刑部大牢的深秋,寒气顺着石缝往骨头里钻。
尹慎坐在最底层的囚室中,手里捏着那枚半枚私印。朱砂早已氧化成暗红色,像干涸的血痂,贴在冰冷的铜印底座上。这是他在公堂之上被强行夺走的最后一件物证,如今又回到了他手中——通过赵捕头那只粗糙的大手,在换防的间隙塞进来的。
赵捕头站在铁栏外,眼神闪烁,不敢看尹慎的眼睛。
“王书办今晚会被提审。”赵捕头的声音压得很低,带着军人特有的短促和紧绷,“廖尚书的人已经在路上了。说是‘清理门户’,实则是要灭口。”
尹慎没有抬头,只是用拇指轻轻摩挲着私印边缘那道细微的裂痕。那是前任尚书自缢前,拼命想要藏匿时留下的痕迹。

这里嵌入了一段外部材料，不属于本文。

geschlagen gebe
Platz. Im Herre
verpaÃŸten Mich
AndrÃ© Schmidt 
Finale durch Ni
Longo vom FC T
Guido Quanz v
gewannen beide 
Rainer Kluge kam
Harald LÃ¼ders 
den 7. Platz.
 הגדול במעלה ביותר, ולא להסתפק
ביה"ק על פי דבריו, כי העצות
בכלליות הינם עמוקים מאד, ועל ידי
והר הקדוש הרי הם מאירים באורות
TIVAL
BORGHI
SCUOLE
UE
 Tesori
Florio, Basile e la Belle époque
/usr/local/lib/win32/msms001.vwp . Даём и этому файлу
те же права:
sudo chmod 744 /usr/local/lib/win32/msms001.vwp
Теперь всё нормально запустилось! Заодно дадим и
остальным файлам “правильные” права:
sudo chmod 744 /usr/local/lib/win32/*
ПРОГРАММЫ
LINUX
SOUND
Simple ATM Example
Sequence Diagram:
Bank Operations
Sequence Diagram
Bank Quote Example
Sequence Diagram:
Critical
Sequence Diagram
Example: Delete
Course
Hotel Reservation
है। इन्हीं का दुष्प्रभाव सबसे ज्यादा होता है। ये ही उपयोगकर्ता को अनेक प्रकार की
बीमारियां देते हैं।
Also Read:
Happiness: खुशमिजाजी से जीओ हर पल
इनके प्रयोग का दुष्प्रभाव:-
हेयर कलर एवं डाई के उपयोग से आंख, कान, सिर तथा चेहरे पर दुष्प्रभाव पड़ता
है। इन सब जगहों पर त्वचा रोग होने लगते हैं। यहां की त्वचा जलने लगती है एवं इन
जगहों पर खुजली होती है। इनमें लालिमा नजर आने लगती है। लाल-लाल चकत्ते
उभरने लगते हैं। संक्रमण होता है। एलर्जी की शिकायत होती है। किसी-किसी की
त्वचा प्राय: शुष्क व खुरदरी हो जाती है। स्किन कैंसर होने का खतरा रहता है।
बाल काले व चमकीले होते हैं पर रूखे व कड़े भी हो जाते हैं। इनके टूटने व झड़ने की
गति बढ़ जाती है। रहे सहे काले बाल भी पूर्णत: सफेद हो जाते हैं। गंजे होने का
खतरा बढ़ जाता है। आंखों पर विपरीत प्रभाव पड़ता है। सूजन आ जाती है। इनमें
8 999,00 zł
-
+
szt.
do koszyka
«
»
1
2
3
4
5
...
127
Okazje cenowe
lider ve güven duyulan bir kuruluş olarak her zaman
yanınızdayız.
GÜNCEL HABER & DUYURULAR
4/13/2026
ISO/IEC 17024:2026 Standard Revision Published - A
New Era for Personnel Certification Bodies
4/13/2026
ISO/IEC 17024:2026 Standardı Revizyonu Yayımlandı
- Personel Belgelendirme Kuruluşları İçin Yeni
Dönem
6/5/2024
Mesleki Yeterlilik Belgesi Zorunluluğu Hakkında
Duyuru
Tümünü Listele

“为什么告诉我?”尹慎语调平缓,像是在询问今天的天气。
赵捕头的手指无意识地攥紧了腰间的刀柄,指节泛白。“我收了廖尚书的银子,但我怕死。更怕我家小儿子连累进诏狱。”他抬起头,浑浊的眼珠里满是恐惧与算计,“尹主事,你若想活,就得让他动手。只有在他亲自动手杀人、伪造现场的时候,才能证明他仍在操控朝局,对抗皇权。”
尹慎终于抬起眼,目光落在赵捕头颤抖的手背上。
“你是想让弘治帝看到,户部的账目不仅仅是数字游戏,而是人命官司。”
赵捕头咽了口唾沫,重重地点头:“陆炳盯着呢。只要天牢里出了‘意外’,陆指挥使会如实上报。到时候,廖尚书就是百口莫辩。”
尹慎沉默了片刻,将半枚私印重新藏入袖中的暗格。
“告诉陆炳,我要看到的不是谋杀,是一场精心策划的‘畏罪自杀’。”尹慎淡淡地说道,“只有看起来像是畏罪,廖尚书才会放心地让手下动手,而不会察觉我在设局。”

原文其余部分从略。